Sunday, November 17

Elon Musk is expected to defend a $2.2 billion (1.75 billion pounds) deal in court next week criticized by shareholders as benefiting Musk at the expense of Tesla Inc (TSLA.O), and the outcome may depend as much on the chief executive’s temperament as on the facts of the case.

The electric vehicle maker’s unconventional CEO has shown two sides in recent court proceedings — one polite and respectful, the other evasive and taunting.

It remains to be seen which Musk will show up on Monday at a Delaware court, the nation’s leader on corporate issues, when he squares off against union pension funds and asset managers who claim they were misled about the benefits of Tesla buying SolarCity in 2016 for $2.2 billion.

Getting it wrong could cost Musk more than $1 billion.

“If you seem arrogant in court, you may be signing your own economic death warrant,” said John Coffee, a securities professor at Columbia Law School.

This may be particularly true in Delaware’s Court of Chancery, with roots in medieval England and known for its decorum.

Musk and his lawyers did not respond to a request for comment.

Smashing corporate norms has come to define Musk, who has a cult-like following for his ambitious vision, battles with short-sellers and disdain for “boring bonehead questions” from analysts.

In the Delaware case, shareholders claim SolarCity, a rooftop solar energy company, was secretly on the brink of bankruptcy when Tesla purchased it.

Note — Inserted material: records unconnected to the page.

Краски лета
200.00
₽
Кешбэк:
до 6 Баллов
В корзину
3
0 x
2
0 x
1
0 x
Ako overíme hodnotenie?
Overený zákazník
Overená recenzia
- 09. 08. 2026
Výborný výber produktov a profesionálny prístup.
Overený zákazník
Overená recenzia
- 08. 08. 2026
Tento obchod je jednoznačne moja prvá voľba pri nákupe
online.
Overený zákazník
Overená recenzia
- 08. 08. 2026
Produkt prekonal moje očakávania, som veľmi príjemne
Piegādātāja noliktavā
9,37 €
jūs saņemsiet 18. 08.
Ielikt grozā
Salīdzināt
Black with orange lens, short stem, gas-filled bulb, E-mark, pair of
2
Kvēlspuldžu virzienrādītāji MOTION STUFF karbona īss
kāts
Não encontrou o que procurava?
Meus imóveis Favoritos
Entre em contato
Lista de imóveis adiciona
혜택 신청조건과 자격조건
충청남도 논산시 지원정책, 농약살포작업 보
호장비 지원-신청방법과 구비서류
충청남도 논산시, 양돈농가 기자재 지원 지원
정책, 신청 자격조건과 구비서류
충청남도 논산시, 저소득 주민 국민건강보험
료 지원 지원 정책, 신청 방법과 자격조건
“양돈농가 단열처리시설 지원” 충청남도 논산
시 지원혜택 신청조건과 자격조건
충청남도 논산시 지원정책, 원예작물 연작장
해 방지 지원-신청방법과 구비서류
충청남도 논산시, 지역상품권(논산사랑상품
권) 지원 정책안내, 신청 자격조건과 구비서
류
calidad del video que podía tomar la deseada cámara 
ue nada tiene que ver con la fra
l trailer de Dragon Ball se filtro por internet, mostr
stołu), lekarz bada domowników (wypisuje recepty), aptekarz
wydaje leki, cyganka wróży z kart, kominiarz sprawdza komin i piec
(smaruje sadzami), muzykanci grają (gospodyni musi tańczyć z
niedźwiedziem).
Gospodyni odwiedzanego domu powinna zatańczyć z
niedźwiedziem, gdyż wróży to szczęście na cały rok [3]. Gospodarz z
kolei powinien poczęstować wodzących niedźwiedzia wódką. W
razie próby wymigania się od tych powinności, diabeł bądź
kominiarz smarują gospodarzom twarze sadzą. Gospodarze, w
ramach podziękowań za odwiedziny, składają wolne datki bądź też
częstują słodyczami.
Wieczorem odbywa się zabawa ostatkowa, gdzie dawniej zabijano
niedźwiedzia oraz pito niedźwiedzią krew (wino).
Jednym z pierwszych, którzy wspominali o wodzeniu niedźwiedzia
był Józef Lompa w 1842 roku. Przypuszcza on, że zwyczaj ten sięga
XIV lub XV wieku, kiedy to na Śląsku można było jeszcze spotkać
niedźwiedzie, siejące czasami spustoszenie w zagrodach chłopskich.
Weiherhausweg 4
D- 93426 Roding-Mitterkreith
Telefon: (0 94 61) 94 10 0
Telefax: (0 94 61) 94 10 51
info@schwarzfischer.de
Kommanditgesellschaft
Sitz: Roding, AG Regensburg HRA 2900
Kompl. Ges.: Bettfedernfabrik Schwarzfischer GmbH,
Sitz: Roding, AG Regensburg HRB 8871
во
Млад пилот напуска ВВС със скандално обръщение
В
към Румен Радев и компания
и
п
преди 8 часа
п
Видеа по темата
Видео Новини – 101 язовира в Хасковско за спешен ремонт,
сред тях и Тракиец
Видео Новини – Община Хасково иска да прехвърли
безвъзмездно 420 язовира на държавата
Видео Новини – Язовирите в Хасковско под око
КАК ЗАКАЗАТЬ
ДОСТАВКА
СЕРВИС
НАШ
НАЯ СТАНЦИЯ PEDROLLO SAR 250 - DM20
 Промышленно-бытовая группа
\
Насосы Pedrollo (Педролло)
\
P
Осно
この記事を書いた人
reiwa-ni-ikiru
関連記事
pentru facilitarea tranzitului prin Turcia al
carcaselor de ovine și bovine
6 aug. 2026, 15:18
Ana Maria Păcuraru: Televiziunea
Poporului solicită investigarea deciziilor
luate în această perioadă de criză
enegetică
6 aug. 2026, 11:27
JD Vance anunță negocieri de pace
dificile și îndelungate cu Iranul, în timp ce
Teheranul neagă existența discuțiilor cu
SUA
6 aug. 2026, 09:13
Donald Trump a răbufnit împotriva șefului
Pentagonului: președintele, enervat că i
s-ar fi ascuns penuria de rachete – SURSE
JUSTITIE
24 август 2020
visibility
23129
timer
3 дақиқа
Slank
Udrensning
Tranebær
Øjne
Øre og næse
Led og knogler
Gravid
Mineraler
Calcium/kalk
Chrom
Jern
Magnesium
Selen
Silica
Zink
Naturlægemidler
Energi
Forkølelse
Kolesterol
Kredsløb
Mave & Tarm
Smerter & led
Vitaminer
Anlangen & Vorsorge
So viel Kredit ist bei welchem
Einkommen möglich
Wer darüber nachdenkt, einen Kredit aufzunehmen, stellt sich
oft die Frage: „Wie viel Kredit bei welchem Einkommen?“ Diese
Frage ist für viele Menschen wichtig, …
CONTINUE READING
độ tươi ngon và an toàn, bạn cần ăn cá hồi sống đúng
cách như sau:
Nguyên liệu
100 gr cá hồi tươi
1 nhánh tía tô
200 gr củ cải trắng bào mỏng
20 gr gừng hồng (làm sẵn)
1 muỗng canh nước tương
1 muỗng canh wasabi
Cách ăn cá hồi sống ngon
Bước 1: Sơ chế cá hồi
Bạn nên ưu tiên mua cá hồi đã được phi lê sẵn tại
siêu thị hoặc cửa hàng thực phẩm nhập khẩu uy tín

They argue the deal benefited Musk, SolarCity’s largest shareholder, his cousins who co-founded the firm, and Tesla directors who owned stakes in SolarCity.

Investors want Musk to surrender the 2.2 million shares of Tesla he received in the deal, which on Thursday were worth about $1.2 billion.

Musk has countered that Tesla’s stock has tripled since the deal, demonstrating its value. SolarCity has withered because its staff were redirected towards launching the Model 3 sedan, a make-or-break product for Tesla, not because the solar business lacked value, according to Musk.

The Tesla directors who approved the deal settled allegations against themselves in January for $60 million, which was paid from insurance. They denied wrongdoing.

Musk has dug in his heels.

During a June deposition, Musk clashed with shareholder lawyer Randy Baron, calling him “reprehensible,” doubting his emotional well-being and avoiding many questions.